The amount of product adoption in the marketplace is regulated by the product’s cost benefit ratio. Which explains why Zoom and many other online services have seen a surge in paying customers and explosive growth during the COVID-19 pandemic. It’s because the perceived value of online services has changed and the benefit of using zoom, which includes avoiding the COVID virus, became massive compared to the cost or pain of using it.
The pandemic has also increased the product adoption of many other new, emerging technologies — blockchain, the internet of things, digital learning platforms, augmented reality, drones, 3D printing and much more. In each case, if you noticed an increase in product adoption, it’s because they protected people from COVID and yet allowed them to achieve some objective.
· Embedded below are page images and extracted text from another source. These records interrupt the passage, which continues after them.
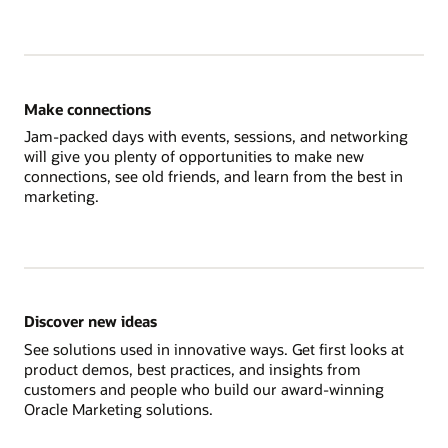
Make connections
Jam-packed days with events, sessions, and networking
will give you plenty of opportunities to make new
connections, see old friends, and learn from the best in
marketing.
Discover new ideas
See solutions used in innovative ways. Get first looks at
product demos, best practices, and insights from
customers and people who build our award-winning
Oracle Marketing solutions.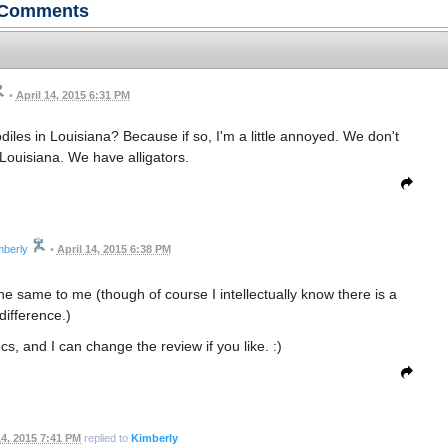
Comments
•
April 14, 2015 6:31 PM
diles in Louisiana? Because if so, I'm a little annoyed. We don't
 Louisiana. We have alligators.
mberly
•
April 14, 2015 6:38 PM
the same to me (though of course I intellectually know there is a
difference.)
rocs, and I can change the review if you like. :)
14, 2015 7:41 PM
replied to
Kimberly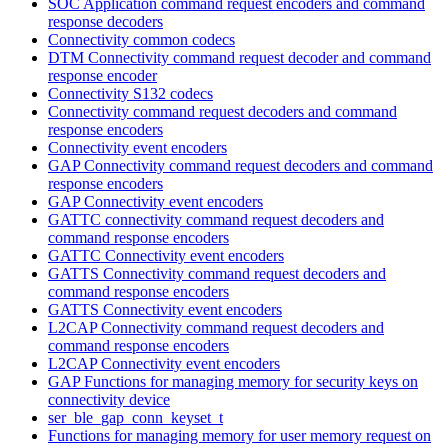
SOC Application command request encoders and command
response decoders
Connectivity common codecs
DTM Connectivity command request decoder and command
response encoder
Connectivity S132 codecs
Connectivity command request decoders and command
response encoders
Connectivity event encoders
GAP Connectivity command request decoders and command
response encoders
GAP Connectivity event encoders
GATTC connectivity command request decoders and
command response encoders
GATTC Connectivity event encoders
GATTS Connectivity command request decoders and
command response encoders
GATTS Connectivity event encoders
L2CAP Connectivity command request decoders and
command response encoders
L2CAP Connectivity event encoders
GAP Functions for managing memory for security keys on
connectivity device
ser_ble_gap_conn_keyset_t
Functions for managing memory for user memory request on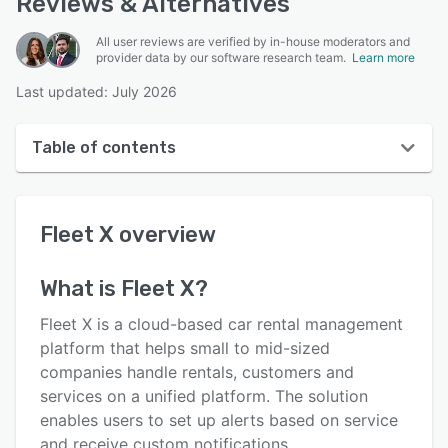
Reviews & Alternatives
All user reviews are verified by in-house moderators and
provider data by our software research team.
Learn more
Last updated: July 2026
Table of contents
Fleet X overview
Fleet X
overview
User interface
Reviews
What is
Fleet X
?
Key features
Fleet X is a cloud-based car rental management
Alternatives
platform that helps small to mid-sized
companies handle rentals, customers and
Pricing
services on a unified platform. The solution
Support options
enables users to set up alerts based on service
and receive custom notifications.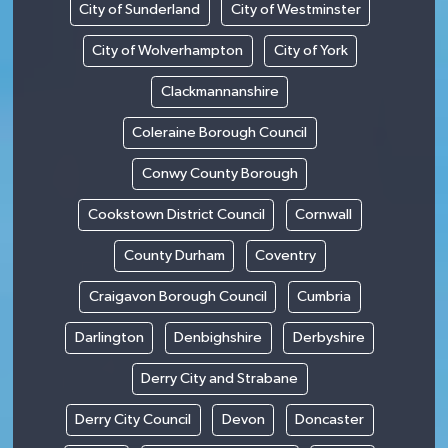
City of Sunderland
City of Westminster
City of Wolverhampton
City of York
Clackmannanshire
Coleraine Borough Council
Conwy County Borough
Cookstown District Council
Cornwall
County Durham
Coventry
Craigavon Borough Council
Cumbria
Darlington
Denbighshire
Derbyshire
Derry City and Strabane
Derry City Council
Devon
Doncaster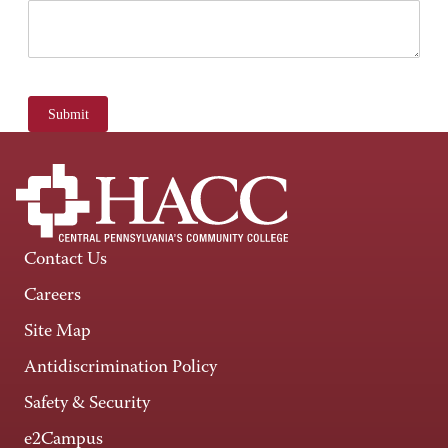
Submit
Contact Us
Careers
Site Map
Antidiscrimination Policy
Safety & Security
e2Campus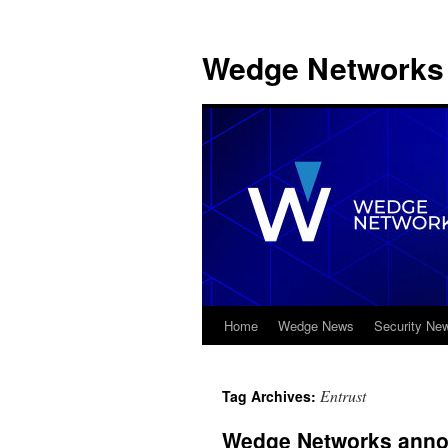
Wedge Networks 
Home
Wedge News
Security Ne
Skip
to
Entrust
Tag Archives:
content
Wedge Networks announ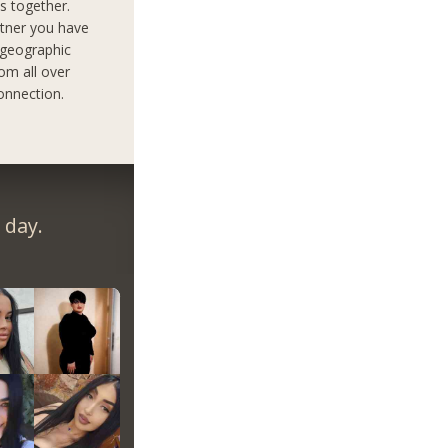
s together.
rtner you have
 geographic
om all over
onnection.
 day.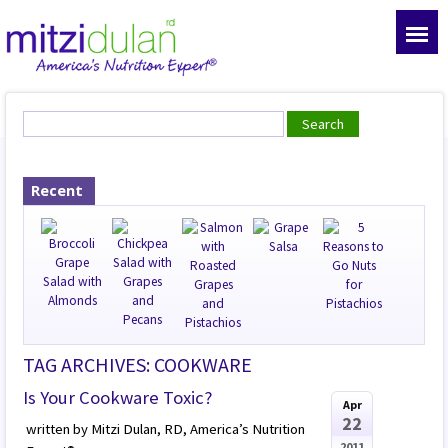
Recent
TAG ARCHIVES: COOKWARE
Is Your Cookware Toxic?
Apr
22
written by Mitzi Dulan, RD, America’s Nutrition
2011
This amplification of the benefit side of the cost-benefit ratio made the supplier’s job much easier.
COVID-19 changed the game for both new and existing products by elevating the benefit side of the equation…making the cost side less noticeable. Avoidance of catastrophic illness tends to be an exceptionally large benefit, so cost is almost irrelevant by comparison.
Pandemics and disasters (both natural and man-made) have always changed the cost-benefit equation. Take, for example, the great horse manure crisis of 1894. By the late 1800s, large cities all around the world were “drowning in horse manure.” For these cities to function, they were dependent on thousands of horses to transport both people and goods. New York City, for example, had a population of 150,000 horses producing around 2.5 million pounds of manure every day.
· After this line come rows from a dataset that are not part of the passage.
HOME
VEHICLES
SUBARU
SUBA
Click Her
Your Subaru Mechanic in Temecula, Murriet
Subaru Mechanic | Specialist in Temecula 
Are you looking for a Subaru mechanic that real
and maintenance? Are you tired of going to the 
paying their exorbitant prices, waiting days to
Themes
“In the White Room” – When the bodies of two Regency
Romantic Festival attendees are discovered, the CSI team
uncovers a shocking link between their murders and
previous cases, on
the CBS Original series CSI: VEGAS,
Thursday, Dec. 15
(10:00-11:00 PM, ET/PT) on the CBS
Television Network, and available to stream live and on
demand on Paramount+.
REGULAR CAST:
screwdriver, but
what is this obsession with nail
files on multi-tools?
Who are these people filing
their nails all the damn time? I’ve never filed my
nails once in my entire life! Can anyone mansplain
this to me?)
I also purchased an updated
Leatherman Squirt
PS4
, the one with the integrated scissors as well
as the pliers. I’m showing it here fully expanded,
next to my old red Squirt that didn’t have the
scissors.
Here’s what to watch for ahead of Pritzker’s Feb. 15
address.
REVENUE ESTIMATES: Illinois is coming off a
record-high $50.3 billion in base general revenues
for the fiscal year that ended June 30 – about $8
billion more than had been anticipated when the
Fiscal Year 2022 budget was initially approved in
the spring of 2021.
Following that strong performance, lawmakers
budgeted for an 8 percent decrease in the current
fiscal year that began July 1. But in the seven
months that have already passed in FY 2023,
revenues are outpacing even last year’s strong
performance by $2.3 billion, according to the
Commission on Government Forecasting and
Horse manure and the remains of dead horses littered the streets and provided a breeding ground for billions of flies. These, in turn, spread diseases, elevating the problem from a nuisance to a public health crisis. The adoption of the automobile was dramatically accelerated (in large cities only!!) by the enormous benefits called “breathable air and walkable streets.” By 1912, cars outnumbered horses on the streets of NYC, and by 1917 the last horsecar was put out of commission.
COVID, and crises of all kinds, have a multiplier effect on the benefit side of the cost-benefit equation, which works to your advantage.
Cost Benefit Imbalance
In normal times, the success of a new or emerging product is often determined by the cost or pain the product imposes on the user. If customers are forced to substantially change their behavior to adopt a new product, then the perceived cost is higher. And when the cost is high, the associated benefits must also be high.
Examples of unbalanced cost-benefit ratios are everywhere. A new survey found that 64% of small businesses that use email marketing, do not employ CRMs like HubSpot or Salesforce or other automation tools. Which means they handle email manually.
Why this refusal to adopt CRM? The primary reason cited by respondents is: integrating a CRM system — and getting the staff acclimated to it — takes up “too many resources,” which means the cost is too high relative to the benefits received. The conclusion of the survey author was that small businesses are “making a mistake” by avoiding CRMs.
This is a classic example of ignoring the cost-benefit ratio of an entire product category. Rather than reduce the cost and/or pain of adoption, companies are focusing on marketing and promotion to try to boost the perception of benefits received. The best course of action would be to make CRM easier to adopt and use.